Guangzhou Kingmed Center for Clinical Laboratory, Guangzhou, China.
Brief Bioinform. 2022 Mar 10;23(2). doi: 10.1093/bib/bbac019.
It's challenging work to identify disease-causing genes from the next-generation sequencing (NGS) data of patients with Mendelian disorders. To improve this situation, researchers have developed many phenotype-driven gene prioritization methods using a patient's genotype and phenotype information, or phenotype information only as input to rank the candidate's pathogenic genes. Evaluations of these ranking methods provide practitioners with convenience for choosing an appropriate tool for their workflows, but retrospective benchmarks are underpowered to provide statistically significant results in their attempt to differentiate. In this research, the performance of ten recognized causal-gene prioritization methods was benchmarked using 305 cases from the Deciphering Developmental Disorders (DDD) project and 209 in-house cases via a relatively unbiased methodology. The evaluation results show that methods using Human Phenotype Ontology (HPO) terms and Variant Call Format (VCF) files as input achieved better overall performance than those using phenotypic data alone.
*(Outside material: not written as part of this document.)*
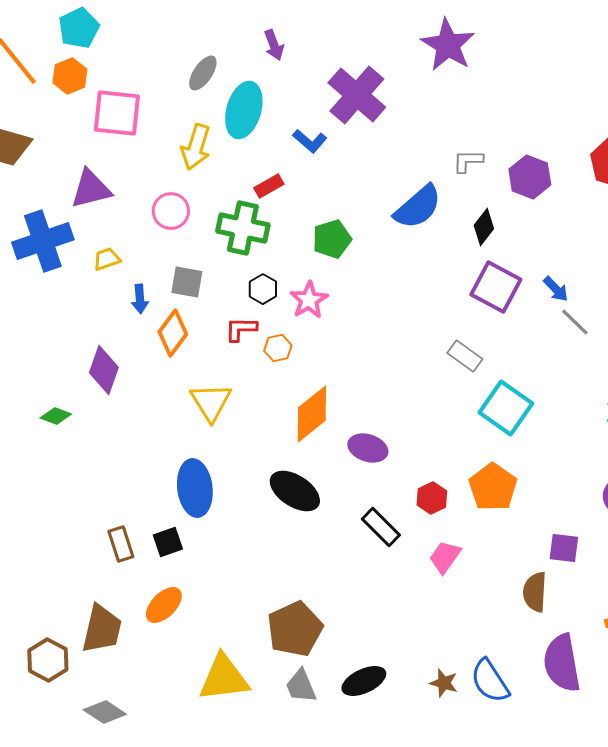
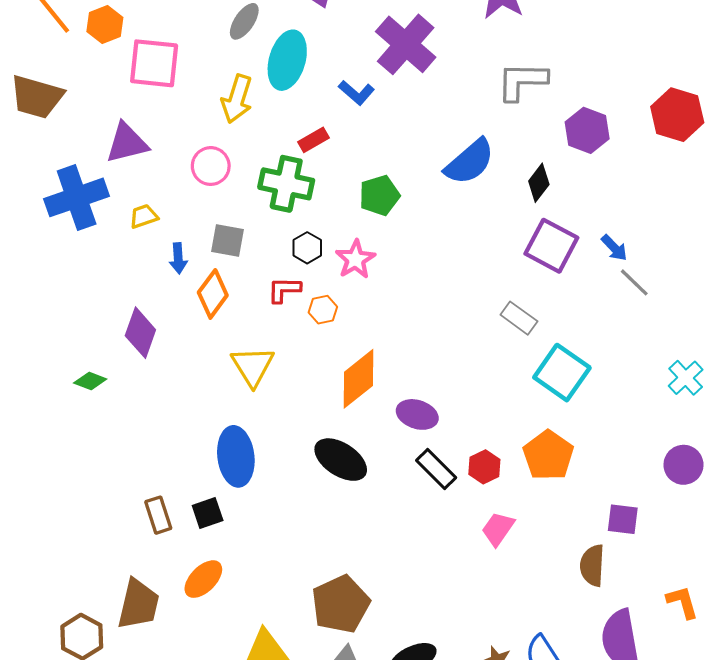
gray L-shape: (468, 161) -> (522, 81), moved, size x1.6
black rectangle: (381, 527) -> (436, 469), moved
Besides, LIRICAL and AMELIE, two of the best methods in our benchmark experiments, complement each other in cases with the causal genes ranked highly, suggesting a possible integrative approach to further enhance the diagnostic efficiency. Our benchmarking provides valuable reference information to the computer-assisted rapid diagnosis in Mendelian diseases and sheds some light on the potential direction of future improvement on disease-causing gene prioritization methods.
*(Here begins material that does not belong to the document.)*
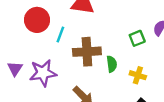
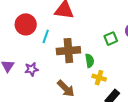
purple star: (43, 73) -> (32, 69), size x0.6
yellow cross: (138, 75) -> (99, 78), moved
从孟德尔疾病患者的下一代测序(NGS)数据中识别致病基因是一项具有挑战性的工作。为了改善这种情况,研究人员开发了许多表型驱动的基因优先级排序方法,这些方法使用患者的基因型和表型信息,或仅表型信息作为输入,对候选致病基因进行排名。这些排序方法的评估为从业人员提供了便利,方便他们为工作流程选择合适的工具,但回顾性基准测试在试图区分时的功效不足,无法提供具有统计学意义的结果。在这项研究中,使用 Deciphering Developmental Disorders (DDD) 项目中的 305 个病例和 209 个内部病例,通过相对无偏的方法对十种公认的因果基因优先级排序方法的性能进行了基准测试。评估结果表明,使用人类表型本体(HPO)术语和变体调用格式(VCF)文件作为输入的方法的整体性能优于仅使用表型数据的方法。此外,在因果基因排名较高的情况下,我们的基准实验中表现最好的两种方法之一的 LIRICAL 和 AMELIE 相互补充,这表明可能有一种集成方法可以进一步提高诊断效率。我们的基准测试为孟德尔疾病的计算机辅助快速诊断提供了有价值的参考信息,并为致病基因优先级排序方法的未来改进方向提供了一些启示。